[Saved data entries]
Content starts
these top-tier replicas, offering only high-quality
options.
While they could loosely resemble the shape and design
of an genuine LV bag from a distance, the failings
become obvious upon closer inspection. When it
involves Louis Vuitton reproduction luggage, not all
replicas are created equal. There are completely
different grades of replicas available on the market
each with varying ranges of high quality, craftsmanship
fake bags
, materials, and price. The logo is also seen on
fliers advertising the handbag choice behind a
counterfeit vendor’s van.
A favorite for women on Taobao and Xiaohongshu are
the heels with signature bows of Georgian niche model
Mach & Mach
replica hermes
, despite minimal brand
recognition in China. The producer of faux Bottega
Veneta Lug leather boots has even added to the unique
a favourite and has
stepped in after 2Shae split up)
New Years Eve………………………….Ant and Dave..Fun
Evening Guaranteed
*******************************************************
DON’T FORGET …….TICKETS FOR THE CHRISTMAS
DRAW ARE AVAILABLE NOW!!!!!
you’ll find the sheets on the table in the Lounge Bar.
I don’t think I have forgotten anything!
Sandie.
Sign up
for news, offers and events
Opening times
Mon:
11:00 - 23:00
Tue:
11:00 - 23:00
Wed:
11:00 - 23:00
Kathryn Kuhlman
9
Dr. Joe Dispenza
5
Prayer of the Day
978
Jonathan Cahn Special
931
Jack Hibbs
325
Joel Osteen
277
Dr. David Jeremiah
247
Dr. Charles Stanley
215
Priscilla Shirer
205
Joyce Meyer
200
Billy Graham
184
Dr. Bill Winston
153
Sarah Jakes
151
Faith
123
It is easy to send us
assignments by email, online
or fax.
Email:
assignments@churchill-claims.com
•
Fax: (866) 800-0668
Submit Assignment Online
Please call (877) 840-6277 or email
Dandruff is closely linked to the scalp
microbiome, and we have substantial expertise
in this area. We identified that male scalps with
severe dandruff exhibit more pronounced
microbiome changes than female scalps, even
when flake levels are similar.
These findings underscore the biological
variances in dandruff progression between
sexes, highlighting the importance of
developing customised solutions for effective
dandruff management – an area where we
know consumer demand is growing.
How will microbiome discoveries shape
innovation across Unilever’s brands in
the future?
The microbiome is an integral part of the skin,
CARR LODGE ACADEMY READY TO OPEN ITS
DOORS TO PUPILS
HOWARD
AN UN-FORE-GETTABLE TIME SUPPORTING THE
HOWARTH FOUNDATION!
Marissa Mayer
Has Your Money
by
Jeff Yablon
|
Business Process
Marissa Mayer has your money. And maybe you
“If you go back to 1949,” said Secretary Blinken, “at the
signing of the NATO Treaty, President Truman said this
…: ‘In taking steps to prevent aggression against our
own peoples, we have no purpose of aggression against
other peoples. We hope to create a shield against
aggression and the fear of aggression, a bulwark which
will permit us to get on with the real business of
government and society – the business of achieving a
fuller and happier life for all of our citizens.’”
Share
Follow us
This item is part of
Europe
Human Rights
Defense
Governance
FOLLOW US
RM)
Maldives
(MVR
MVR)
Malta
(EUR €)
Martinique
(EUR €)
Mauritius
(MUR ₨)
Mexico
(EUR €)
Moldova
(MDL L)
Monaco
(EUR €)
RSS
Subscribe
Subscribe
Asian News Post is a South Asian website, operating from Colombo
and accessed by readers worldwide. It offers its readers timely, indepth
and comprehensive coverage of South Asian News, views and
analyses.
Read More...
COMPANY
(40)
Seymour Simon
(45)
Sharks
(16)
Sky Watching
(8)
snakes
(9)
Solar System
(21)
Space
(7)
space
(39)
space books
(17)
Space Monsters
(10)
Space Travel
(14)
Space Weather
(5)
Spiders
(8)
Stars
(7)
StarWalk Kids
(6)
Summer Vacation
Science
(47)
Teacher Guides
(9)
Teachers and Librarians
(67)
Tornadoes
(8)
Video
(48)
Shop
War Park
Content ends
EXERCISE AIM: Using the data above, repeat every line exactly.

TASK RESPONSE:
these top-tier replicas, offering only high-quality
options.
While they could loosely resemble the shape and design
of an genuine LV bag from a distance, the failings
become obvious upon closer inspection. When it
involves Louis Vuitton reproduction luggage, not all
replicas are created equal. There are completely
different grades of replicas available on the market
each with varying ranges of high quality, craftsmanship
fake bags
, materials, and price. The logo is also seen on
fliers advertising the handbag choice behind a
counterfeit vendor’s van.
A favorite for women on Taobao and Xiaohongshu are
the heels with signature bows of Georgian niche model
Mach & Mach
replica hermes
, despite minimal brand
recognition in China. The producer of faux Bottega
Veneta Lug leather boots has even added to the unique
a favourite and has
stepped in after 2Shae split up)
New Years Eve………………………….Ant and Dave..Fun
Evening Guaranteed
*******************************************************
DON’T FORGET …….TICKETS FOR THE CHRISTMAS
DRAW ARE AVAILABLE NOW!!!!!
you’ll find the sheets on the table in the Lounge Bar.
I don’t think I have forgotten anything!
Sandie.
Sign up
for news, offers and events
Opening times
Mon:
11:00 - 23:00
Tue:
11:00 - 23:00
Wed:
11:00 - 23:00
Kathryn Kuhlman
9
Dr. Joe Dispenza
5
Prayer of the Day
978
Jonathan Cahn Special
931
Jack Hibbs
325
Joel Osteen
277
Dr. David Jeremiah
247
Dr. Charles Stanley
215
Priscilla Shirer
205
Joyce Meyer
200
Billy Graham
184
Dr. Bill Winston
153
Sarah Jakes
151
Faith
123
It is easy to send us
assignments by email, online
or fax.
Email:
assignments@churchill-claims.com
•
Fax: (866) 800-0668
Submit Assignment Online
Please call (877) 840-6277 or email
Dandruff is closely linked to the scalp
microbiome, and we have substantial expertise
in this area. We identified that male scalps with
severe dandruff exhibit more pronounced
microbiome changes than female scalps, even
when flake levels are similar.
These findings underscore the biological
variances in dandruff progression between
sexes, highlighting the importance of
developing customised solutions for effective
dandruff management – an area where we
know consumer demand is growing.
How will microbiome discoveries shape
innovation across Unilever’s brands in
the future?
The microbiome is an integral part of the skin,
CARR LODGE ACADEMY READY TO OPEN ITS
DOORS TO PUPILS
HOWARD
AN UN-FORE-GETTABLE TIME SUPPORTING THE
HOWARTH FOUNDATION!
Marissa Mayer
Has Your Money
by
Jeff Yablon
|
Business Process
Marissa Mayer has your money. And maybe you
“If you go back to 1949,” said Secretary Blinken, “at the
signing of the NATO Treaty, President Truman said this
…: ‘In taking steps to prevent aggression against our
own peoples, we have no purpose of aggression against
other peoples. We hope to create a shield against
aggression and the fear of aggression, a bulwark which
will permit us to get on with the real business of
government and society – the business of achieving a
fuller and happier life for all of our citizens.’”
Share
Follow us
This item is part of
Europe
Human Rights
Defense
Governance
FOLLOW US
RM)
Maldives
(MVR
MVR)
Malta
(EUR €)
Martinique
(EUR €)
Mauritius
(MUR ₨)
Mexico
(EUR €)
Moldova
(MDL L)
Monaco
(EUR €)
RSS
Subscribe
Subscribe
Asian News Post is a South Asian website, operating from Colombo
and accessed by readers worldwide. It offers its readers timely, indepth
and comprehensive coverage of South Asian News, views and
analyses.
Read More...
COMPANY
(40)
Seymour Simon
(45)
Sharks
(16)
Sky Watching
(8)
snakes
(9)
Solar System
(21)
Space
(7)
space
(39)
space books
(17)
Space Monsters
(10)
Space Travel
(14)
Space Weather
(5)
Spiders
(8)
Stars
(7)
StarWalk Kids
(6)
Summer Vacation
Science
(47)
Teacher Guides
(9)
Teachers and Librarians
(67)
Tornadoes
(8)
Video
(48)
Shop
War Park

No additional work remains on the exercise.